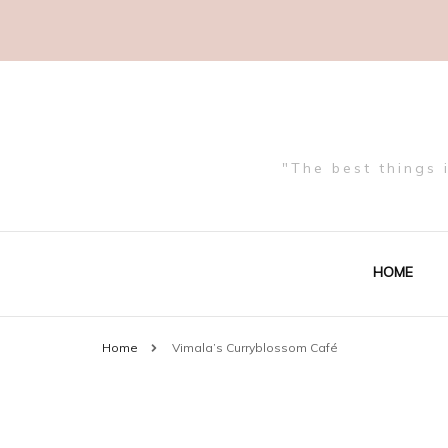
"The best things 
HOME
Home
Vimala’s Curryblossom Café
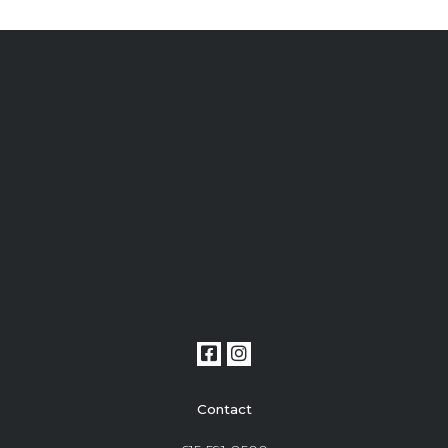
Contact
******************************
Repeat, exactly and in full, all the material above except its pictures.

- ANSWER FOR THE TASK -
"The best things 
HOME
Home
Vimala’s Curryblossom Café
Contact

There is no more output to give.